On the review aggregator website Rotten Tomatoes, I Vitelloni has an approval rating of 100% based on 29 reviews, with an average score of 8.70/10. Metacritic, which uses a weighted average, assigned the a score of 87 out of 100, based on 10 critics, indicating "universal acclaim".

===Influence===
One of Fellini's most imitated films, I Vitelloni inspired European directors Juan Antonio Bardem, Marco Ferreri, and Lina Wertmüller, and influenced Martin Scorsese's Mean Streets (1973), George Lucas's American Graffiti (1973), and Joel Schumacher's St. Elmo's Fire (1985), among many others, according to Kezich.
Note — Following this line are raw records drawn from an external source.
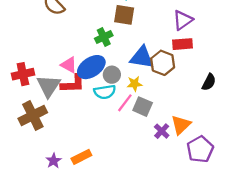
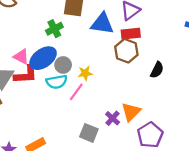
blue triangle: (142, 57) -> (102, 24), moved
brown hexagon: (163, 63) -> (126, 51), moved
gray square: (143, 107) -> (89, 133), moved

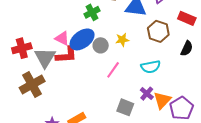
red rectangle: (131, 34) -> (187, 18), moved, turned 30
yellow star: (85, 73) -> (122, 40), moved
cyan semicircle: (57, 82) -> (151, 67), moved
orange triangle: (131, 112) -> (162, 100), moved

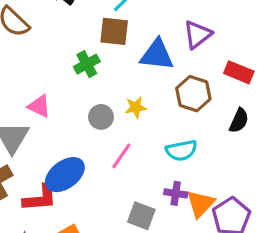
blue ellipse: (82, 39) -> (65, 175), moved
red L-shape: (66, 55) -> (40, 198), moved
purple cross: (147, 94) -> (176, 193), turned -32

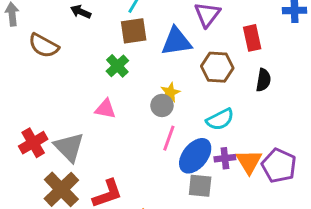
red rectangle: (239, 72) -> (252, 38), turned 70
pink triangle: (39, 106) -> (105, 109), moved
gray circle: (101, 117) -> (162, 105), moved
blue ellipse: (65, 175) -> (195, 156), moved

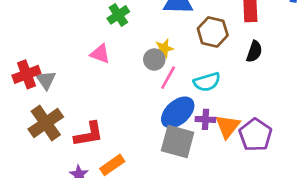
pink line: (169, 138) -> (168, 78), moved
gray triangle: (69, 147) -> (46, 80), moved, size x0.7
gray square: (200, 186) -> (178, 142), size x1.4

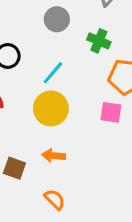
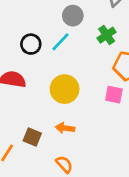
green cross: (99, 41) -> (107, 35), turned 30
cyan line: (53, 73) -> (61, 42), moved

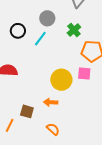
black circle: (31, 44) -> (18, 31), moved
yellow circle: (65, 89) -> (61, 80), moved

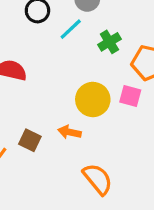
green cross: (74, 30) -> (109, 42), moved
orange semicircle: (53, 129) -> (98, 179), moved, size x1.5

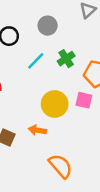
cyan line: (71, 29) -> (36, 61), moved

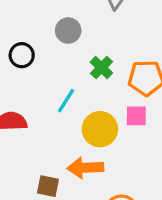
cyan line: (36, 61) -> (66, 101), moved
orange arrow: (37, 130) -> (85, 168), size x1.5

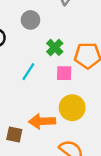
pink square: (136, 116) -> (64, 73), moved
yellow circle: (100, 129) -> (72, 108), moved

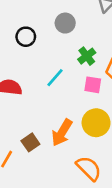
orange arrow: (42, 121) -> (62, 133), turned -65
brown square: (14, 135) -> (30, 142), turned 35

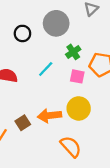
gray circle: (65, 23) -> (56, 23), size x1.5
orange arrow: (62, 133) -> (50, 116), turned 50

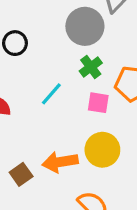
gray circle: (56, 23) -> (85, 26), moved

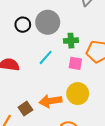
gray circle: (85, 26) -> (48, 22), moved
green cross: (91, 67) -> (71, 41), turned 32

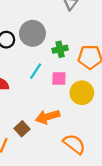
pink square: (75, 63) -> (59, 79), moved
yellow circle: (78, 94) -> (82, 93), moved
These include Philip Kaufman's The Wanderers (1979). While Barry Levinson's Diner (1982) features a similar group of young men, Levinson said he had not seen I Vitelloni before making it.

In a 1963 edition of Cinema magazine, director Stanley Kubrick cited the film as one of his 10 favourites.

==Awards==
Wins
- Venice Film Festival: Silver Lion; Federico Fellini; 1953.
- Italian National Syndicate of Film Journalists: Silver Ribbon; Best Director, Federico Fellini; Best Producer; Best Supporting Actor, Alberto Sordi; 1954.

Nominations
- Venice Film Festival: Golden Lion; Federico Fellini; 1953.
- Academy Awards: Oscar; Best Writing, Story and Screenplay – Written Directly for the Screen, Federico Fellini (screenplay/story), Ennio Flaiano (screenplay/story) and Tullio Pinelli (story); 1958.